Red Hat Bugzilla – Bug 72148
Rpm hangs (SIGTERM immune) when fed with unsolicited standard input.
Last modified: 2008-05-01 11:38:03 EDT
From Bugzilla Helper:
User-Agent: Mozilla/5.0 (compatible; Konqueror/3; Linux; X11; i686)
Description of problem:
When you use rpm, and type-ahead the future commands to be executed, rpm can
hang requiring a SIGKILL. SIGTERM doesn't help.
About 90% times, almost always with larger rpm workloads (many packages).
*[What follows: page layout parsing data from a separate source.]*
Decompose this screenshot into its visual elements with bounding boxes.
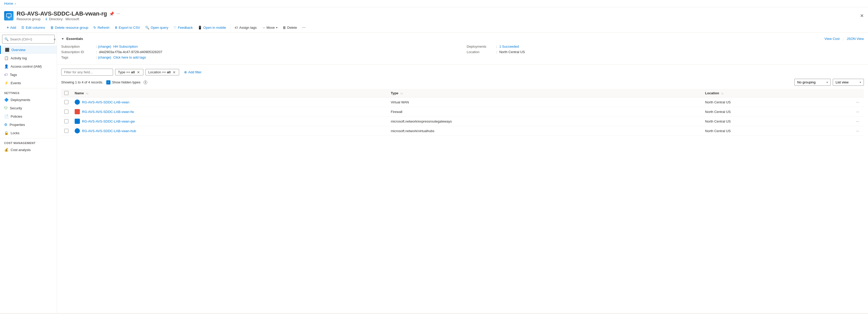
name-column-header[interactable]: Name ↑↓ [71, 89, 388, 97]
sidebar-item-label: Events [11, 81, 21, 85]
open-mobile-button[interactable]: 📱 Open in mobile [195, 24, 228, 31]
select-all-checkbox[interactable] [64, 91, 68, 95]
row-more-button[interactable]: ··· [855, 100, 861, 105]
sidebar-item-policies[interactable]: 📄 Policies [0, 112, 57, 120]
row-checkbox[interactable] [64, 129, 68, 133]
deployments-icon: 🔷 [4, 98, 8, 102]
resource-name: RG-AVS-AVS-SDDC-LAB-vwan [82, 100, 129, 104]
cost-management-section-label: Cost Management [0, 138, 57, 146]
json-view-link[interactable]: JSON View [847, 37, 864, 41]
sidebar-item-tags[interactable]: 🏷 Tags [0, 70, 57, 79]
pin-button[interactable]: 📌 [109, 11, 114, 16]
home-link[interactable]: Home [4, 2, 13, 5]
deployments-link[interactable]: 1 Succeeded [499, 44, 519, 48]
location-filter-clear-button[interactable]: ✕ [172, 70, 176, 74]
main-content: ▼ Essentials View Cost | JSON View Subsc… [57, 33, 868, 313]
move-chevron-icon: ▾ [276, 26, 277, 29]
deployments-count: 1 [499, 44, 501, 48]
move-button[interactable]: → Move ▾ [259, 24, 280, 31]
tags-change-link[interactable]: (change) [98, 56, 111, 59]
edit-columns-button[interactable]: ☰ Edit columns [19, 24, 48, 31]
resource-name-link[interactable]: RG-AVS-AVS-SDDC-LAB-vwan-hub [75, 128, 384, 133]
sidebar-item-locks[interactable]: 🔒 Locks [0, 129, 57, 137]
sidebar-item-deployments[interactable]: 🔷 Deployments [0, 96, 57, 104]
toolbar-delete-icon: 🗑 [283, 26, 286, 30]
location-row: Location : North Central US [467, 49, 864, 55]
type-column-header[interactable]: Type ↑↓ [388, 89, 702, 97]
type-filter-chip: Type == all ✕ [115, 69, 143, 75]
subscription-change-link[interactable]: (change) [98, 44, 111, 48]
move-icon: → [262, 26, 265, 30]
cost-analysis-icon: 💰 [4, 148, 8, 152]
resource-name: RG-AVS-AVS-SDDC-LAB-vwan-gw [82, 119, 135, 123]
add-filter-button[interactable]: ⊕ Add filter [181, 69, 204, 76]
add-filter-icon: ⊕ [184, 70, 187, 74]
location-filter-label: Location == all [148, 70, 170, 74]
grouping-controls: No grouping ▾ List view ▾ [794, 79, 864, 86]
top-bar: Home › [0, 0, 868, 7]
sidebar-item-label: Security [10, 106, 22, 110]
row-checkbox[interactable] [64, 100, 68, 104]
add-icon: + [7, 25, 9, 30]
location-value: North Central US [499, 50, 525, 54]
show-hidden-checkbox[interactable]: ✓ [106, 80, 111, 84]
sidebar-item-cost-analysis[interactable]: 💰 Cost analysis [0, 146, 57, 154]
resource-name-link[interactable]: RG-AVS-AVS-SDDC-LAB-vwan-fw [75, 109, 384, 114]
sidebar-item-access-control[interactable]: 👤 Access control (IAM) [0, 62, 57, 70]
row-checkbox[interactable] [64, 110, 68, 114]
location-filter-chip: Location == all ✕ [146, 69, 179, 75]
resource-name-link[interactable]: RG-AVS-AVS-SDDC-LAB-vwan [75, 100, 384, 105]
feedback-button[interactable]: ♡ Feedback [171, 24, 195, 31]
sidebar-item-overview[interactable]: ⬛ Overview [0, 45, 57, 54]
list-view-dropdown[interactable]: List view ▾ [833, 79, 864, 86]
row-more-button[interactable]: ··· [855, 109, 861, 114]
tags-value-link[interactable]: Click here to add tags [113, 56, 146, 59]
sidebar-item-security[interactable]: 🛡 Security [0, 104, 57, 112]
resource-type-cell: Firewall [388, 107, 702, 116]
checkmark-icon: ✓ [107, 81, 110, 84]
show-hidden-types-label[interactable]: ✓ Show hidden types [106, 80, 141, 84]
view-cost-link[interactable]: View Cost [825, 37, 839, 41]
locks-icon: 🔒 [4, 131, 8, 135]
assign-tags-button[interactable]: 🏷 Assign tags [232, 24, 259, 31]
search-input[interactable] [10, 37, 54, 41]
sidebar-item-label: Tags [10, 73, 17, 77]
sidebar-item-properties[interactable]: ⚙ Properties [0, 120, 57, 129]
tags-label: Tags [61, 56, 95, 59]
show-hidden-info-icon[interactable]: ℹ [144, 80, 147, 84]
more-options-button[interactable]: ··· [116, 11, 120, 16]
delete-resource-group-button[interactable]: 🗑 Delete resource group [48, 24, 91, 31]
essentials-toggle-button[interactable]: ▼ [61, 37, 64, 41]
subscription-value-link[interactable]: HH Subscription [113, 44, 138, 48]
open-query-button[interactable]: 🔍 Open query [143, 24, 171, 31]
list-view-chevron-icon: ▾ [860, 81, 861, 84]
toolbar-delete-button[interactable]: 🗑 Delete [280, 24, 300, 31]
delete-rg-icon: 🗑 [50, 26, 54, 30]
toolbar-more-button[interactable]: ··· [300, 24, 308, 31]
subscription-id-label: Subscription ID [61, 50, 95, 54]
location-column-header[interactable]: Location ↑↓ [702, 89, 851, 97]
sidebar-item-activity-log[interactable]: 📋 Activity log [0, 54, 57, 62]
location-label: Location [467, 50, 495, 54]
collapse-sidebar-button[interactable]: « [54, 37, 56, 41]
close-button[interactable]: ✕ [860, 13, 864, 19]
filter-input[interactable] [61, 69, 113, 76]
resources-section: Type == all ✕ Location == all ✕ ⊕ Add fi… [57, 65, 868, 140]
grouping-chevron-icon: ▾ [827, 81, 828, 84]
essentials-title: Essentials [66, 37, 83, 41]
no-grouping-dropdown[interactable]: No grouping ▾ [794, 79, 831, 86]
resource-name-link[interactable]: RG-AVS-AVS-SDDC-LAB-vwan-gw [75, 119, 384, 124]
refresh-button[interactable]: ↻ Refresh [91, 24, 112, 31]
sidebar-item-events[interactable]: ⚡ Events [0, 79, 57, 87]
type-filter-clear-button[interactable]: ✕ [136, 70, 141, 74]
row-checkbox[interactable] [64, 119, 68, 123]
row-more-button[interactable]: ··· [855, 128, 861, 133]
row-more-button[interactable]: ··· [855, 119, 861, 124]
access-control-icon: 👤 [4, 64, 8, 68]
export-csv-button[interactable]: ⬇ Export to CSV [112, 24, 143, 31]
toolbar-divider [230, 24, 230, 31]
toolbar: + Add ☰ Edit columns 🗑 Delete resource g… [4, 23, 864, 32]
sidebar-item-label: Cost analysis [11, 148, 31, 152]
settings-section-label: Settings [0, 88, 57, 96]
add-button[interactable]: + Add [4, 24, 19, 31]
Some packages seem to be immune.
Steps to Reproduce:
1. Run rpm installer (-U, -i) on almost any package. KDE packages are good to
2. When rpm is running, type-ahead something for the command line (at least
one full line with enter)
3. Most of the time, rpm will hang after finishing the current package, or
4. kill -9 followed by cd /var/lib/rpm && db_recover are required to bring it
back to a workable state
Actual Results: rpm hangs, requiring SIGKILL
Expected Results: rpm finishes and exists cleanly
This bug seems to be present in all rpm 4.1 versions since the first or second
limbo beta release. It is not present in rpm 4.0.x
It's pretty inconvenient at times, as some people are used to type-ahead.
rpm has a database, rpm-4.1 now traps signals
in order to avoid stale database locks left
from interrupted installs. Providing a stronger
guarantee of data integrity has to be balanced with
I'm gonna mark this WONTFIX in the sense that rpm
needs to have a signal handler from now on.
Responsiveness will slowly improve (by polling for
signals more often), but the overriding goal is
data integrity, not typeahead responsiveness, in rpm.
It's not about signal handler -- that would be another bug.
This bug is about rpm going dead when it's present with unsolicited standard
This is a regression against 4.0.x and it doesn't make sense for rpm to
break dead when something comes on the standard input. Does standard input
handling have anything to do with signal handling? As it is, rpm now hangs
cold when you type anything on the keyboard while it's running. I don't think
that's something that users expect nor desire.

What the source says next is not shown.